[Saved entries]
==========

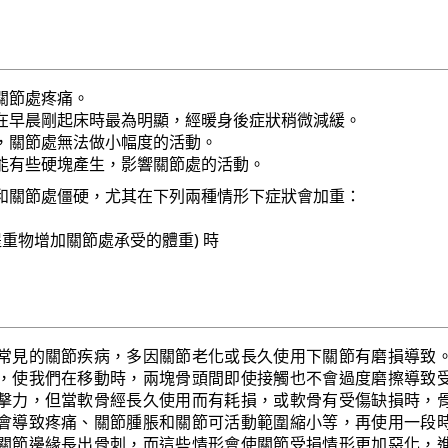
關節處疼痛。
在早晨剛起床時最為明顯，經暖身後症狀稍微減緩。
，關節處無法做小幅度的活動。
能有些硬塊產生，影響關節處的活動。
和關節處僵硬，尤其在下列兩種情形下症狀會加重：
提重物增加關節處承受的體重) 時
常見的關節疾病，多因關節老化或長久使用下關節有磨損導致
，使我們在移動時，兩塊骨頭間即使接觸也不會過度磨擦導致
擊力，但當軟骨經長久使用而有耗損，或軟骨有受傷缺損時，
會導致疼痛、關節腫脹和關節可活動範圍縮小等，再使用一段
關節邊緣長出骨刺，而這些情形會使關節受損情形更加惡化，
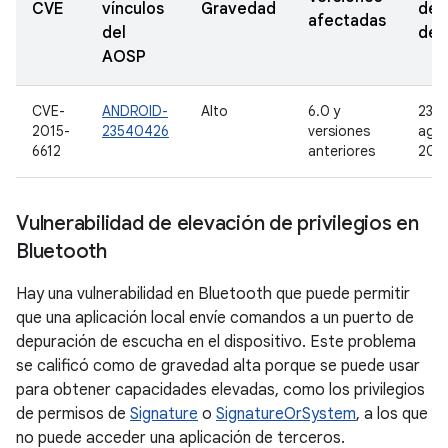
CVE
vínculos
Gravedad
de
afectadas
del
den
AOSP
CVE-
ANDROID-
Alto
6.0 y
23 d
2015-
23540426
versiones
ago
6612
anteriores
201
Vulnerabilidad de elevación de privilegios en
Bluetooth
Hay una vulnerabilidad en Bluetooth que puede permitir
que una aplicación local envíe comandos a un puerto de
depuración de escucha en el dispositivo. Este problema
se calificó como de gravedad alta porque se puede usar
para obtener capacidades elevadas, como los privilegios
de permisos de
Signature
o
SignatureOrSystem
, a los que
no puede acceder una aplicación de terceros.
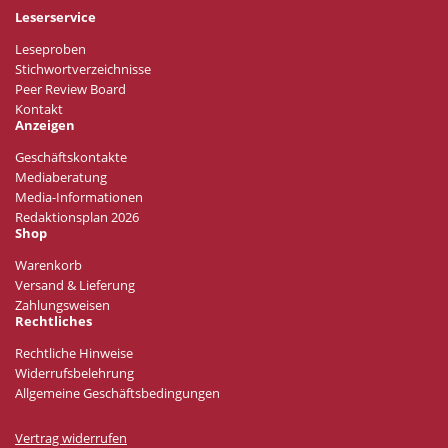
Leserservice
Leseproben
Stichwortverzeichnisse
Peer Review Board
Kontakt
Anzeigen
Geschäftskontakte
Mediaberatung
Media-Informationen
Redaktionsplan 2026
Shop
Warenkorb
Versand & Lieferung
Zahlungsweisen
Rechtliches
Rechtliche Hinweise
Widerrufsbelehrung
Allgemeine Geschäftsbedingungen
Vertrag widerrufen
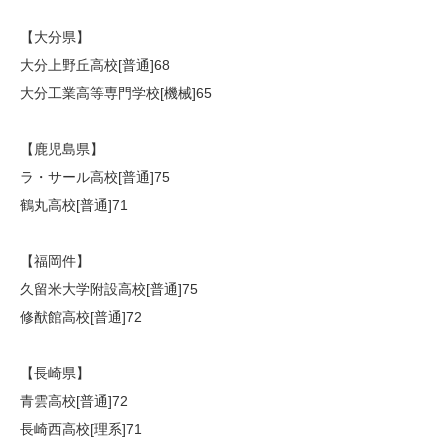
【大分県】
大分上野丘高校[普通]68
大分工業高等専門学校[機械]65
【鹿児島県】
ラ・サール高校[普通]75
鶴丸高校[普通]71
【福岡件】
久留米大学附設高校[普通]75
修猷館高校[普通]72
【長崎県】
青雲高校[普通]72
長崎西高校[理系]71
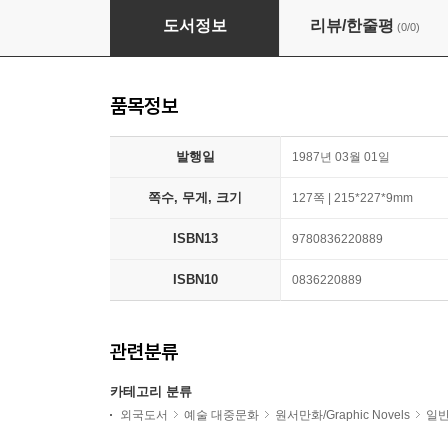
Calvin and Hobbes
도서정보
리뷰/한줄평
(0/0)
품목정보
발행일
1987년 03월 01일
쪽수, 무게, 크기
127쪽 | 215*227*9mm
ISBN13
9780836220889
ISBN10
0836220889
관련분류
카테고리 분류
외국도서
예술 대중문화
원서만화/Graphic Novels
일반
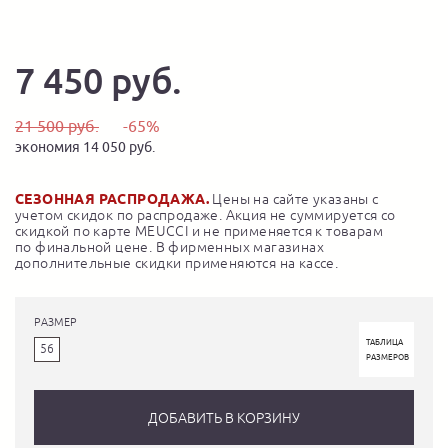
7 450 руб.
21 500 руб.
-65%
экономия 14 050 руб.
СЕЗОННАЯ РАСПРОДАЖА.
Цены на сайте указаны с
учетом скидок по распродаже. Акция не суммируется со
скидкой по карте MEUCCI и не применяется к товарам
по финальной цене. В фирменных магазинах
дополнительные скидки применяются на кассе.
РАЗМЕР
ТАБЛИЦА
56
РАЗМЕРОВ
ДОБАВИТЬ В КОРЗИНУ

==========

Search the entries for the string "como" and copy each line where it occurs.

se calificó como de gravedad alta porque se puede usar
para obtener capacidades elevadas, como los privilegios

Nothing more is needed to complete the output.